You cannot specify data types for source table columns, but you can specify column attributes for them. You can also specify table constraints for the target table to be created.
You cannot specify the NORMALIZE option for a target table.
Example: Comparing CREATE TABLE … AS and CT … AS in Regard to Table Kind
If you use the abbreviated CT … AS syntax rather than the full CREATE TABLE … AS syntax when creating a copied target table definition, you cannot specify a table kind. Because of this limitation, Teradata Database automatically defaults the definition of the target table kind to the table kind of the source table in the operation, as the following example illustrates.
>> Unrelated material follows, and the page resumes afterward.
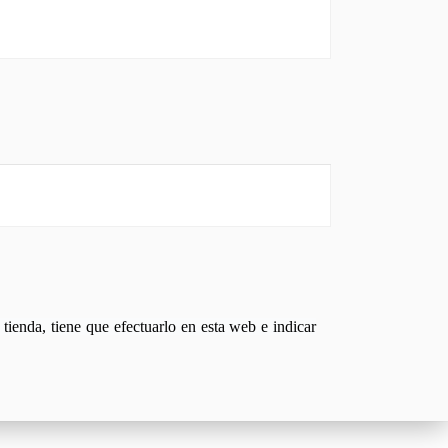
tienda, tiene que efectuarlo en esta web e indicar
Assume you are running in Teradata session mode, where the default table kind is SET.
First you create the source table whose definition and data are to be copied to a new table under a different name.
CREATE MULTISET TABLE test_m ( i INTEGER) PRIMARY INDEX(i);
Run SHOW TABLE on test_m to report its definition as stored by the system:
SHOW TABLE test_m;
The complete table definition reported by SHOW TABLE, which includes defaults for journaling and checksums, is as follows.
CREATE MULTISET TABLE ARUN.test_m ,NO FALLBACK , NO BEFORE JOURNAL, NO AFTER JOURNAL, CHECKSUM = DEFAULT ( i INTEGER) PRIMARY INDEX ( i );
Now copy the definition for test_m and its data to a new table, test_m2:
CREATE TABLE test_m2 AS test_m WITH DATA;
Because you used the CREATE TABLE … AS syntax, you were unable to specify the MULTISET table kind.
Now run SHOW TABLE on test_m2 to report its definition as stored by the system:
SHOW TABLE test_m2;
The result is as follows:
CREATE MULTISET TABLE ARUN.test_m2 ,NO FALLBACK , NO BEFORE JOURNAL, NO AFTER JOURNAL, CHECKSUM = DEFAULT ( i INTEGER) PRIMARY INDEX ( i );
Because the SHOW TABLE reports on both tables indicate their table kind is MULTISET, you can see that the default table kind was copied from the definition of test_m to the definition of test_m2.